The GenAI Mirage: Where Hype Meets Reality On Wall Street

These limitations, combined with the foundational design of many popular GenAI models, present significant challenges in the financial markets.

• The Illusion Of Calculation: As Levy’s research confirms, models like ChatGPT are not performing mathematical calculations but rather predicting the next word or number in a sequence based on probabilities derived from their training data. In finance, this inability to perform accurate calculations is a critical weakness.

• The Explainability Imperative: Explainability isn’t just a regulatory requirement on Wall Street; it’s essential for building trust and making sound investment decisions. The opaque, “black box” nature of many GenAI models makes them a liability in this respect. Without transparency in their decision making processes, firms risk regulatory penalties and operational disruptions.

• The Cost-Benefit Disconnect: The computational costs of training and deploying large GenAI models are substantial, and the return on investment remains questionable for many financial applications compared to proven traditional AI techniques.

A Hybrid Approach: The Path Forward

Levy’s research underscores the limitations of GenAI in financial applications, but it also suggests a path forward. LLMs can be instructed to write and execute code that performs math, acting as intelligent agents that delegate tasks to more specialized tools. Additionally, analytical AI models, which are capable of accurate numerical computation and time-series analysis, can bridge the gap where GenAI models fall short.

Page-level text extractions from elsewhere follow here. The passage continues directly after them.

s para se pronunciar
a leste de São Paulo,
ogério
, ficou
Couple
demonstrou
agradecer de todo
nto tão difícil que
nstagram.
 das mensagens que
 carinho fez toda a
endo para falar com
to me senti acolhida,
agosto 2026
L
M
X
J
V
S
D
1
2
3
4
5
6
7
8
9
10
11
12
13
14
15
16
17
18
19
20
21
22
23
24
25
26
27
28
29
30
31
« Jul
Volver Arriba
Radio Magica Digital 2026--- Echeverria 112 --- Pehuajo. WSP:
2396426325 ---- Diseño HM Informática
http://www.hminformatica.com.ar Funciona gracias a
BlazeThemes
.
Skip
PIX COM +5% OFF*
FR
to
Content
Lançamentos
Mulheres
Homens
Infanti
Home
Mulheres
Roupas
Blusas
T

The future of AI in finance isn’t about abandoning GenAI altogether. It’s about a pragmatic, hybrid approach. Traditional AI techniques, such as machine learning and discriminative AI, remain the backbone of many financial applications, excelling in structured data analysis and real-time processing. However, there are areas where elements of GenAI can be strategically applied, provided they are approached with a quant-informed mindset. These include:

• Research Augmentation: GenAI could potentially assist in summarizing trusted financial news, research reports or earnings call transcripts.

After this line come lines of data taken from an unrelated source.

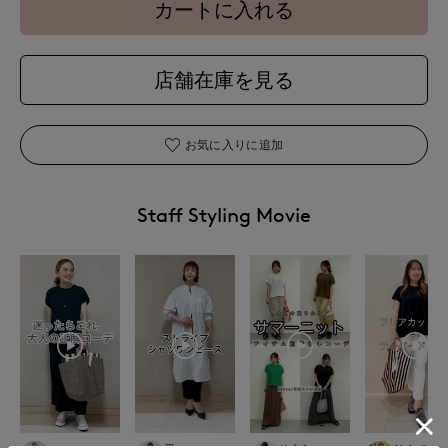
カートに入れる
店舗在庫を見る
お気に入りに追加
Staff Styling Movie
maemae
平
ゆうき
Nakajima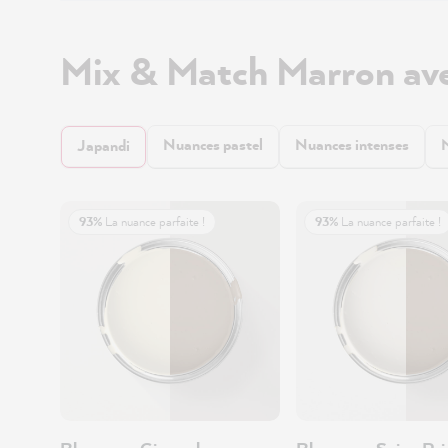
Mix & Match Marron av
Nuances pastel
Nuances intenses
Japandi
93%
La nuance parfaite !
93%
La nuance parfaite !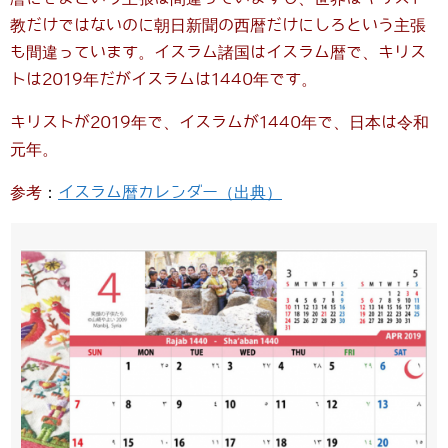
教だけではないのに朝日新聞の西暦だけにしろという主張
も間違っています。イスラム諸国はイスラム暦で、キリス
トは2019年だがイスラムは1440年です。
キリストが2019年で、イスラムが1440年で、日本は令和
元年。
参考
：
イスラム暦カレンダー（出典）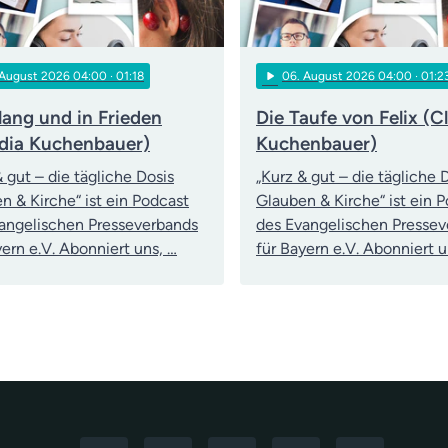
play_arrow
 August 2026 04:00
· 01:18
06
. August 2026 04:00
· 01:2
lang und in Frieden
Die Taufe von Felix (C
dia Kuchenbauer)
Kuchenbauer)
& gut – die tägliche Dosis
„Kurz & gut – die tägliche 
n & Kirche“ ist ein Podcast
Glauben & Kirche“ ist ein 
angelischen Presseverbands
des Evangelischen Presse
yern e.V. Abonniert uns, …
für Bayern e.V. Abonniert u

• Code Generation For Finance: AI can be a powerful tool for generating and debugging code, including code for financial models.

• Streamlined Documentation: Certain aspects of regulatory reporting or compliance documentation might be automated with carefully tailored GenAI tools, provided they offer transparency and auditability.

• Combining Analytical AI With GenAI: A hybrid AI approach leverages analytical AI for rigorous quantitative and temporal analysis, while GenAI enhances pattern recognition and contextual processing. This combination can improve financial modeling, enhance alpha generation and reduce risk.

Redefining AI’s Role In Finance

The future of finance hinges on harnessing the power of data through advanced analytics and AI. Through my experience working with the world’s leading hedge funds and quants, I’ve seen the limitations of black-box models and the enduring value of rigorous, explainable and mathematically sound approaches.

The future belongs not to the biggest AI models but to the smartest ones—those built with a deep understanding of the specific needs and challenges of Wall Street. By embracing the rigor, precision and efficiency of quantitative finance, as well as strategically integrating elements of GenAI where appropriate, capital markets can unlock the true potential of AI.